Abaixo há trechos do artigo, colhido no site ciência contemplativa
“Na vida espiritual, eu vejo grande importância em trazer atenção para nosso lado de sombra, aqueles aspectos de nós mesmos e de nossa prática dos quais temos permanecido inconscientes. Como um professor da prática budista de atenção plena conhecida como vipassana, eu naturalmente tenho uma firme fé no valor da meditação. Retiros intensivos podem nos ajudar a dissolver nossa ilusão de separatividade e podem fazer surgir insights admiráveis e certos tipos de curas profundas.
Mesmo assim, a prática de meditação tem suas limitações… Muitos de nós temos levado vidas muito desintegradas e mesmo após práticas profundas e experiências iniciais de “iluminação”, nossa prática sentada ainda deixa areas importantes de nosso ser inconscientes, medrosas ou desconectadas. Muitos professores americanos de vipassana passaram recentemente ou estão agora em psicoterapia para lidar com esses problemas.
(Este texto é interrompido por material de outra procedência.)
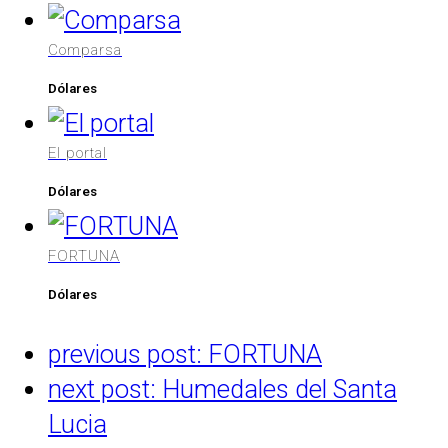
Comparsa
Dólares
El portal
Dólares
FORTUNA
Dólares
previous post:
FORTUNA
next post:
Humedales del Santa
Lucia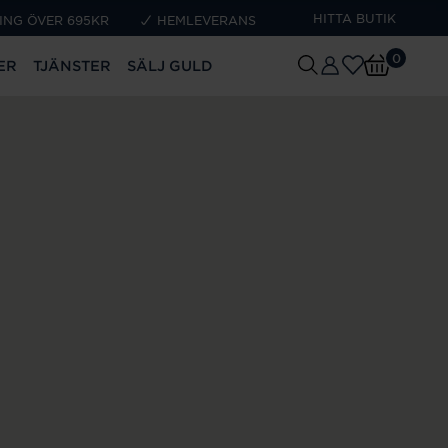
HITTA BUTIK
ING ÖVER 695KR
HEMLEVERANS
0
ER
TJÄNSTER
SÄLJ GULD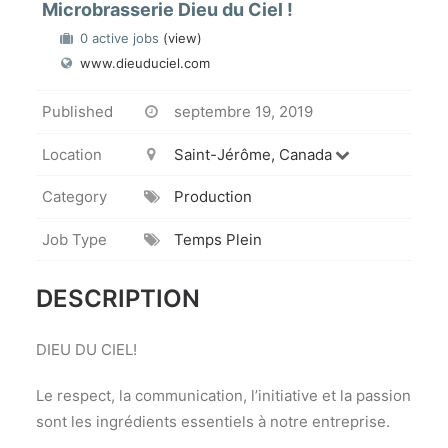
Microbrasserie Dieu du Ciel !
0 active jobs
(view)
www.dieuduciel.com
Published
septembre 19, 2019
Location
Saint-Jérôme, Canada
Category
Production
Job Type
Temps Plein
DESCRIPTION
DIEU DU CIEL!
Le respect, la communication, l’initiative et la passion
sont les ingrédients essentiels à notre entreprise.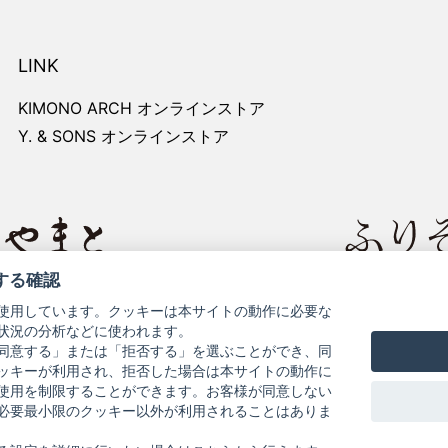
LINK
KIMONO ARCH オンラインストア
Y. & SONS オンラインストア
する確認
レートサイト
きものやまと
使用しています。クッキーは本サイトの動作に必要な
状況の分析などに使われます。
同意する」または「拒否する」を選ぶことができ、同
ッキーが利用され、拒否した場合は本サイトの動作に
使用を制限することができます。お客様が同意しない
必要最小限のクッキー以外が利用されることはありま
お問い合わせ
よくある質問
プライバシーポリシー
特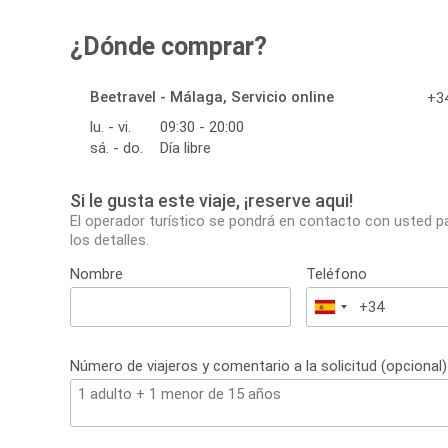
¿Dónde comprar?
Beetravel - Málaga, Servicio online
+34
lu. - vi.
09:30 - 20:00
sá. - do.
Día libre
Si le gusta este viaje, ¡reserve aqui!
El operador turístico se pondrá en contacto con usted p
los detalles.
Nombre
Teléfono
España
+34
Número de viajeros y comentario a la solicitud (opcional)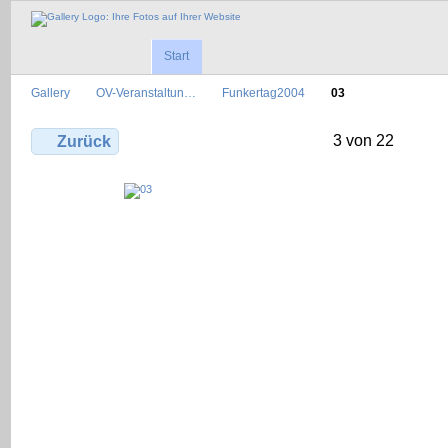
Start
Gallery
OV-Veranstaltun…
Funkertag2004
03
3 von 22
Zurück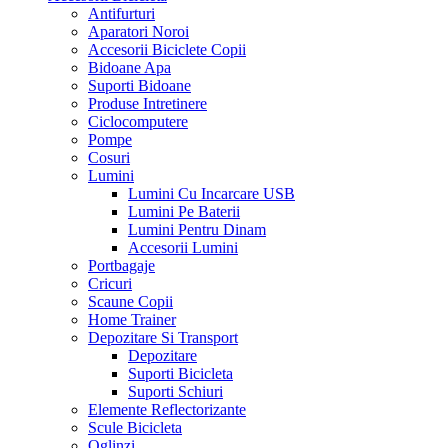
Antifurturi
Aparatori Noroi
Accesorii Biciclete Copii
Bidoane Apa
Suporti Bidoane
Produse Intretinere
Ciclocomputere
Pompe
Cosuri
Lumini
Lumini Cu Incarcare USB
Lumini Pe Baterii
Lumini Pentru Dinam
Accesorii Lumini
Portbagaje
Cricuri
Scaune Copii
Home Trainer
Depozitare Si Transport
Depozitare
Suporti Bicicleta
Suporti Schiuri
Elemente Reflectorizante
Scule Bicicleta
Oglinzi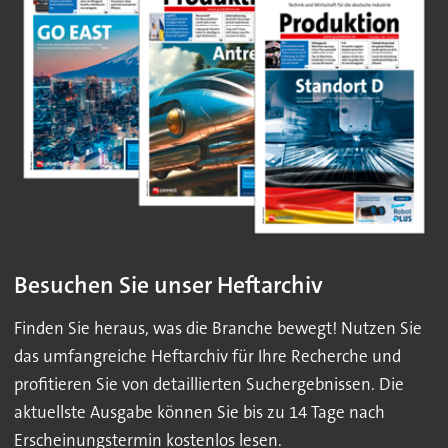
Besuchen Sie unser Heftarchiv
Finden Sie heraus, was die Branche bewegt! Nutzen Sie
das umfangreiche Heftarchiv für Ihre Recherche und
profitieren Sie von detaillierten Suchergebnissen. Die
aktuellste Ausgabe können Sie bis zu 14 Tage nach
Erscheinungstermin kostenlos lesen.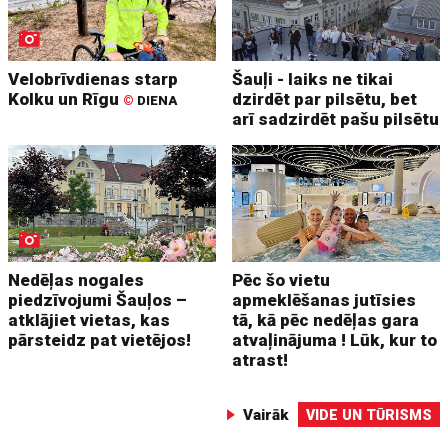
Velobrīvdienas starp
Šauļi - laiks ne tikai
Kolku un Rīgu
dzirdēt par pilsētu, bet
©
DIENA
arī sadzirdēt pašu pilsētu
Nedēļas nogales
Pēc šo vietu
piedzīvojumi Šauļos –
apmeklēšanas jutīsies
atklājiet vietas, kas
tā, kā pēc nedēļas gara
pārsteidz pat vietējos!
atvaļinājuma ! Lūk, kur to
atrast!
Vairāk
VIDE UN TŪRISMS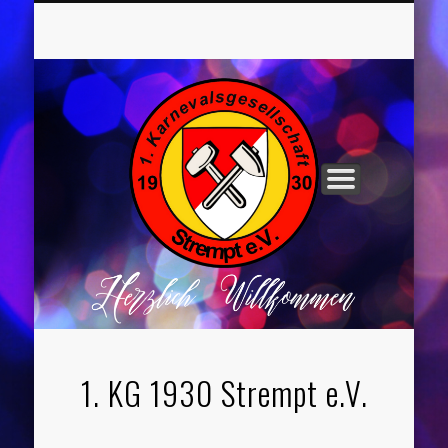
UNSER VORSTAND
ROCHUSNÄCHTE
TANZGRUPPEN
KINDERPARTYS
SOCIAL MEDIA
IMPRESSUM
1. KG 1930 Strempt e.V.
Algo está pedindo para ser questionado aqui. Se nós queremos encontrar a liberação verdadeira e a compaixão o que podemos aprender disso? Algumas conclusões úteis de nossa prática:
- Eu costumava acreditar que a meditação levaria a verdades mais elevadas e universais e a psicologia, a personalidade e nossos “pequenos dramas” eram um reino inferior eseparado. Eu queria que funcionasse dessa maneira, mas a experiência e a natureza não-dual da realidade não deu suporte a isso. Se queremos acabar o sofrimento e alcançar a liberdade final, nós não podemos manter esses dois níveis de nossas vidas separadas.
Os vários compartimentos de nossas mentes e corpos são apenas semi-permeáveis à consciência. Então, nós frequentemente encontramos meditadores que são profundamente conscientes de seus corpos e de sua respiração mas se encontram completamente inconscientes de seus sentimentos. Outros compreendem a mente mas não tem sabedoria na relação com o corpo. A atenção plena funciona apenas quando desejamos dirigir nossa atenção para todas as areas de nosso sofrimento. … Tal trabalho de cura é frequentemente melhor realizado em um relacionamento terapêutico com outra pessoa.
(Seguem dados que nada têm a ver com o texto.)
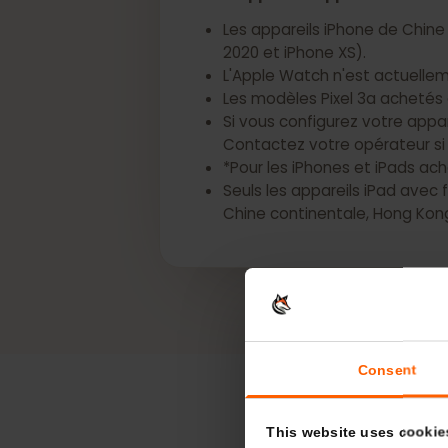
*Les appareils Apple suivant
Les appareils iPhone de Chi
2020 et iPhone XS).
L'Apple Watch n'est actue
Les modèles Pixel 3a acheté
Si vous configurez votre app
Contactez votre opérateur 
*Pour les iPhones et iPads 
Seuls les appareils iPad av
Chine continentale, Hong 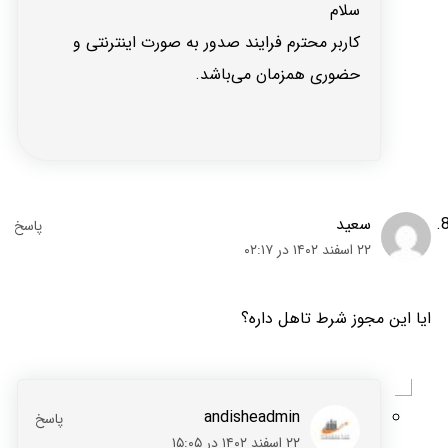
سلام
کاربر محترم فرایند صدور به صورت اینترنتی و
حضوری همزمان می‌باشد.
سعید
۲۲ اسفند ۱۴۰۲ در ۰۲:۱۷
ایا این مجوز شرط تاهل داره؟
andisheadmin
۲۲ اسفند ۱۴۰۲ در ۱۵:۰۵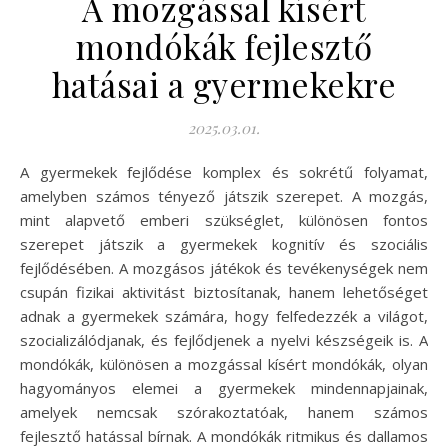
A mozgással kísért
mondókák fejlesztő
hatásai a gyermekekre
2025.03.01.
A gyermekek fejlődése komplex és sokrétű folyamat,
amelyben számos tényező játszik szerepet. A mozgás,
mint alapvető emberi szükséglet, különösen fontos
szerepet játszik a gyermekek kognitív és szociális
fejlődésében. A mozgásos játékok és tevékenységek nem
csupán fizikai aktivitást biztosítanak, hanem lehetőséget
adnak a gyermekek számára, hogy felfedezzék a világot,
szocializálódjanak, és fejlődjenek a nyelvi készségeik is. A
mondókák, különösen a mozgással kísért mondókák, olyan
hagyományos elemei a gyermekek mindennapjainak,
amelyek nemcsak szórakoztatóak, hanem számos
fejlesztő hatással bírnak. A mondókák ritmikus és dallamos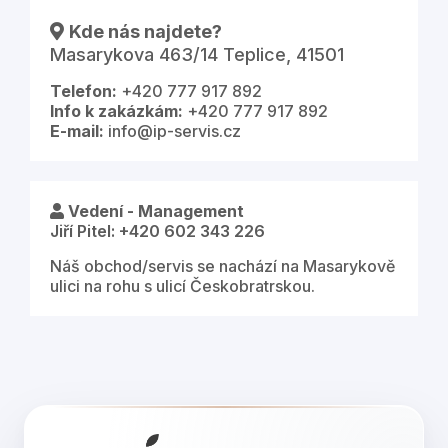
Kde nás najdete?
Masarykova 463/14 Teplice, 41501
Telefon:
+420 777 917 892
Info k zakázkám:
+420 777 917 892
E-mail:
info@ip-servis.cz
Vedení - Management
Jiří Pitel: +420 602 343 226
Náš obchod/servis se nachází na Masarykově
ulici na rohu s ulicí Českobratrskou.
- Há muitas áreas de crescimento (mágoa e outras coisas mal resolvidas, comunicação e amadurecimento de relacionamentos, sexualidade e intimidade, carreira e outros problemas, certos medos e fobias, feridas antigas e mais) onde uma boa terapia ocidental é por inteiro mais rápida e mais eficiente do que a meditação. … A meditação pode ajudar nessas áreas. Mas se, após sentar por um tempo, você descobrir que ainda tem trabalho a fazer, encontre um bom terapeuta ou algum outro meio para lidar efetivamente com esses problemas. …
- Isso significa que deveríamos trocar a meditação por psicoterapia? De modo algum. A terapia também não é a solução. A consciência é! E a consciência cresce em espiral. Se você busca liberdade, a coisa mais importante que eu posso te dizer é que a prática espiritual sempre se desenvolve em ciclos. Há períodos interiores quando o silêncio é necessário, seguido de outros períodos de vida e integração das realizações silenciosas, assim como períodos para obter ajuda através de um relacionamento profundo e terapêutico com outra pessoa.
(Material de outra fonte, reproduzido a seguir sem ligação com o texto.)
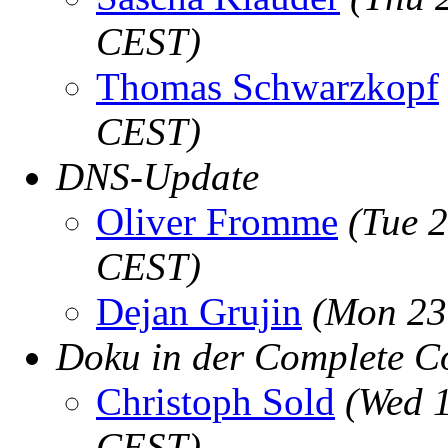
CEST)
Thomas Schwarzkopf
CEST)
DNS-Update
Oliver Fromme
(Tue 
CEST)
Dejan Grujin
(Mon 23
Doku in der Complete Co
Christoph Sold
(Wed 1
CEST)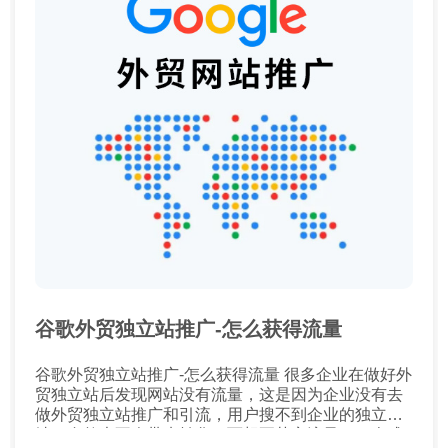
谷歌外贸独立站推广-怎么获得流量
谷歌外贸独立站推广-怎么获得流量 很多企业在做好外
贸独立站后发现网站没有流量，这是因为企业没有去
做外贸独立站推广和引流，用户搜不到企业的独立
站，自然也不会带来转化。而想要获客流量，一个成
- Essas são fases igualmente importantes da prática espiritual. Não é uma questão de primeiro desenvolver um “self” e então seguir sem ele. Ambos vão juntos o tempo todo. Qualquer período de prática pode incluir samadhi e quietude, seguidos por novos níveis de experimentar feridas e histórias familiares, seguido por grandes períodos de deixar passar, seguido por mais problemas pessoais. É possível trabalhar com todos os níveis no contexto de uma prática espiritual. O que é necessário é a coragem para encarar a totalidade do que surge. Apenas assim podemos encontrar a cura profunda que buscamos – para nós mesmos e para nosso planeta.
Em resumo, temos que expandir nossa noção de prática para incluir toda a vida.”